According to her, eight years ago when she was five years old, she went to spend the holidays with her grandmother who, one day, left her with the gateman they called Baba (Yoruba word for father). Before grandma returned, the gateman had abused the five-year old sexually.
And because he threatened to kill her, she did not report the issue to her grandmother when she returned. The man ended up sexually abusing her thrice before the end of her horrendous holiday. Even when she got home, the mother noticed that she was withdrawn, but she did not suspect what happened and it has been a secret that the girl has since kept from her relations.

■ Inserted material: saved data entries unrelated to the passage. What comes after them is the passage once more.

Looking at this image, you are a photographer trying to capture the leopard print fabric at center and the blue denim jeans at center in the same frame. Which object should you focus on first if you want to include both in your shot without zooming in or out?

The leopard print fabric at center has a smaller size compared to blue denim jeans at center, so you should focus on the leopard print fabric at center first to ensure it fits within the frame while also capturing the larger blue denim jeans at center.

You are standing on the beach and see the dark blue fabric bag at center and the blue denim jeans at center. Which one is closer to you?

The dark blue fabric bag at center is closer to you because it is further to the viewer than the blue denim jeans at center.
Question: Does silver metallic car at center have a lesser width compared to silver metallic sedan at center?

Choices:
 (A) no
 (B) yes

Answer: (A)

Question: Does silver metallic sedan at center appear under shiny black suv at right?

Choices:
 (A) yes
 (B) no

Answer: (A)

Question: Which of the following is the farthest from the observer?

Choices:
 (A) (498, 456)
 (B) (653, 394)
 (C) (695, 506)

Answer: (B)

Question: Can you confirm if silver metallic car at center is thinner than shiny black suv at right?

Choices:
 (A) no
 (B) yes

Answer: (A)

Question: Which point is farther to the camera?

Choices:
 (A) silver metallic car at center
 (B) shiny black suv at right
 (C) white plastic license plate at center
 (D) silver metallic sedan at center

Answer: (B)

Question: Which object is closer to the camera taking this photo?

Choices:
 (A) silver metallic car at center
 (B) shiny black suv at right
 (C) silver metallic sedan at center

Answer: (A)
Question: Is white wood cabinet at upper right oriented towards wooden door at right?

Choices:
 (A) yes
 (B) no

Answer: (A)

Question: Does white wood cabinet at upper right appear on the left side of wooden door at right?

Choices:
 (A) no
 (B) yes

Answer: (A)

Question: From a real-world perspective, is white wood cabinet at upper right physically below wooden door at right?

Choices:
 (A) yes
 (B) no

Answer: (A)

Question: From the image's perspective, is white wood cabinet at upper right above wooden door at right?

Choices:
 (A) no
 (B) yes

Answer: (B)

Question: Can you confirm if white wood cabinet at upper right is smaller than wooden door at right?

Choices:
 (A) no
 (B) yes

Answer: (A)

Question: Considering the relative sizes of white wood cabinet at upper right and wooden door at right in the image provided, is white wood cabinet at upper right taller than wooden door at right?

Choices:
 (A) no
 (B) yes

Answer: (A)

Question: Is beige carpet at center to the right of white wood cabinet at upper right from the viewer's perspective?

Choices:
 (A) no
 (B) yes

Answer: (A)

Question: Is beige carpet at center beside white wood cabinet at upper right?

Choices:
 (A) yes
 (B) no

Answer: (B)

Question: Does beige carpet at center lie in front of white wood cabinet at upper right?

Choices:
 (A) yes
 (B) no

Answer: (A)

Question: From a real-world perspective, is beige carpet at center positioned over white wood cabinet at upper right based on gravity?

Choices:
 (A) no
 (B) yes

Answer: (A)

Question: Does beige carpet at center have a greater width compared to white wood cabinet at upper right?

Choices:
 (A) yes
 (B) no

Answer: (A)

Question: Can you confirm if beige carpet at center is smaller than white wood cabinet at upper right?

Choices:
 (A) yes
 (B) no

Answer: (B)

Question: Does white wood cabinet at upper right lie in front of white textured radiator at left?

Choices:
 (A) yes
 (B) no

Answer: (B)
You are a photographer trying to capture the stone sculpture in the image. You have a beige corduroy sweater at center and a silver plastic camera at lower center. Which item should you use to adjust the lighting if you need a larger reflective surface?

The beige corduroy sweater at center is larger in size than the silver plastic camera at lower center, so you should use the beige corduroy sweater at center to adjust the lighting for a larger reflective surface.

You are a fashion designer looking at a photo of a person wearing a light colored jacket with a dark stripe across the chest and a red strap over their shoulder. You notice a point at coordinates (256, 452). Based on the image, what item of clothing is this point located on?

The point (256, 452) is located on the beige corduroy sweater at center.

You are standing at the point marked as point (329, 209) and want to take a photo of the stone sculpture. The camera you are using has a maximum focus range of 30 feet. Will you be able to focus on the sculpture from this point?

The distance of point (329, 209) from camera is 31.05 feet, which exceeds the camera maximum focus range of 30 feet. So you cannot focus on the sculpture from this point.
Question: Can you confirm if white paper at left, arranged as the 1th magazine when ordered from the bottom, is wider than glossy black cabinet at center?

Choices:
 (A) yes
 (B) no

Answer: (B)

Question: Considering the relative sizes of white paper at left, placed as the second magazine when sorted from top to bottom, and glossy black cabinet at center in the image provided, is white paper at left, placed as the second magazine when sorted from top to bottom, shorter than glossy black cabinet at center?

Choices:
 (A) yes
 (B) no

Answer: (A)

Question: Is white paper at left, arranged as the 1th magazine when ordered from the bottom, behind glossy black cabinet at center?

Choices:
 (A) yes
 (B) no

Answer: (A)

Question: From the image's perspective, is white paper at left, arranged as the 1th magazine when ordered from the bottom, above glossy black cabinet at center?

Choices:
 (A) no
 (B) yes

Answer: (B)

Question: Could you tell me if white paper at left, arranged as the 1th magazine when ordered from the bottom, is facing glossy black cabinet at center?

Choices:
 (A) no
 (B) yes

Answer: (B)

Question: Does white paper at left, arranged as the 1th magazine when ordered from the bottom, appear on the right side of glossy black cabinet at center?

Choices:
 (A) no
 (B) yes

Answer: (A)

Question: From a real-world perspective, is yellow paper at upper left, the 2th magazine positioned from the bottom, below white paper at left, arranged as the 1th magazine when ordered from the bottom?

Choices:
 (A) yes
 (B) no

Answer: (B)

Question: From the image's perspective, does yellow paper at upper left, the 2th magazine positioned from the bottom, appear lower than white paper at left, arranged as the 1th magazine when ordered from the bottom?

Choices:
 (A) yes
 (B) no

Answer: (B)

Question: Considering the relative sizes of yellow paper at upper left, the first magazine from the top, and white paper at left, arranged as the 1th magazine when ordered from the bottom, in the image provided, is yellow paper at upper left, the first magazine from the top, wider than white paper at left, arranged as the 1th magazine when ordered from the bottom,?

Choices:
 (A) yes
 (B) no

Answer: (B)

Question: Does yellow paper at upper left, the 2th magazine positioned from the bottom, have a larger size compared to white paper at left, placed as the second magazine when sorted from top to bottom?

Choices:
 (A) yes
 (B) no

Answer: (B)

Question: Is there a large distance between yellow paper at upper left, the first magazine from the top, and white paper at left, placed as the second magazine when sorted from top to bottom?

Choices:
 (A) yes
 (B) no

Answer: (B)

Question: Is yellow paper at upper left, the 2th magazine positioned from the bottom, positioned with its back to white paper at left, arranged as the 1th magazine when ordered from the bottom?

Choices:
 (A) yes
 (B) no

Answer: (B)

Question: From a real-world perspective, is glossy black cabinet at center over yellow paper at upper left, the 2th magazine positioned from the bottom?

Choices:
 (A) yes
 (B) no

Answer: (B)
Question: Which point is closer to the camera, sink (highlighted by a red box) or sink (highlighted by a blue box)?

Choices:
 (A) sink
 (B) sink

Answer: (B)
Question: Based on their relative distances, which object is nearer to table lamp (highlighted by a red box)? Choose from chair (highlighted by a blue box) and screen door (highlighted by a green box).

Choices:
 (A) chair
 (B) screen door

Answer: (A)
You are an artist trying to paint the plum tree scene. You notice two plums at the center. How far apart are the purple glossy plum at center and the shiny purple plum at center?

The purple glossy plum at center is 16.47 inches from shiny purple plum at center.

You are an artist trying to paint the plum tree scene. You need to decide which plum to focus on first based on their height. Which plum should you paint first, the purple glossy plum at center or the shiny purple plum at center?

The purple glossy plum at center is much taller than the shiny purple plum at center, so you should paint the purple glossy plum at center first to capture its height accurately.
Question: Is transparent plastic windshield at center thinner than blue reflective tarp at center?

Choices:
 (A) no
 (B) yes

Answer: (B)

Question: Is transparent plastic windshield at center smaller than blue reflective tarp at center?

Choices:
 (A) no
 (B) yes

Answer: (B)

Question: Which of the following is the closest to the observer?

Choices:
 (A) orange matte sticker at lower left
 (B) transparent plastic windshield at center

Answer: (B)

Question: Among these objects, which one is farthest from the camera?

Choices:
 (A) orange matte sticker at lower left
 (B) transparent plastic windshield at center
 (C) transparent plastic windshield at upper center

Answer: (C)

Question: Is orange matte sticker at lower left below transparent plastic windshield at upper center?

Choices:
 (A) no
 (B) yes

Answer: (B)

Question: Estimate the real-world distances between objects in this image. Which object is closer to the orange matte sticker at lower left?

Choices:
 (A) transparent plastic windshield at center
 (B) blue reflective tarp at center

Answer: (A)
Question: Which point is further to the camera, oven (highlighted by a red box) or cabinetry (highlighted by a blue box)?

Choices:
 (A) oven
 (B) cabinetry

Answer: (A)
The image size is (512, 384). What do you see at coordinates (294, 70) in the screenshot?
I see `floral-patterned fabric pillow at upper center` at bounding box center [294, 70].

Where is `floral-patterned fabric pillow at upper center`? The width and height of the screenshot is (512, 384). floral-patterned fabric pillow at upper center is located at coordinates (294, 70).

Now 13, she said she still feels the pain in her heart, which makes her unable to socialise or make friends. And though the man passed away two years ago, she still experiences nightmares while the old man’s image keeps appearing in my imagination. You can imagine what children go through without getting help.
The World Health Organisation says one out of every three girls and one out of every six boys will have experienced one form of sexual abuse before attaining the age of 18. Perhaps that was why, in 1999, WHO declared child sexual abuse a public health epidemic; while in 2004, the world body declared it as a major factor fuelling HIV/AIDS and therefore declared it a silent epidemic.
Research shows that over 90 per cent of abusers are people the victim is familiar with. They are people the parents entrust their children to. Children look up to these categories of people for protection in one form or the other.
Sexual abusers could be male or female of any age, different socio-economic groups, ethnic classes, educated or illiterate, employed or unemployed, rich or poor. Unfortunately, it doesn’t show on the face! Adults who take delight in sexually abusing only children are called paedophiles.
Often, there are no clear external signs to show that a child has been sexually abused, and some signs can only be detected after physical examination by a physician. Although not all these signs could necessarily indicate that a child has been sexually assaulted, they may help parents or guardians to recognise the fact that something has gone wrong with their child.
The possibility of abuse should be investigated if a child shows a number of these symptoms or any of them to a certain degree: difficulty in walking or sitting, feeling pain while urinating or having bowel movement, vaginal tears, medical problems such as chronic itching, pain in the genitals, venereal diseases, aggressive behaviour toward family members, teachers, friends, etc.; always being isolated and withdrawn, depression, loss of appetite, insomnia, compulsive eating, showing unusual fear of a certain place or persons, etc. The list is endless.
If a sexually abused child does not undergo proper counselling and rehabilitation, he or she will definitely experience short and long term effects.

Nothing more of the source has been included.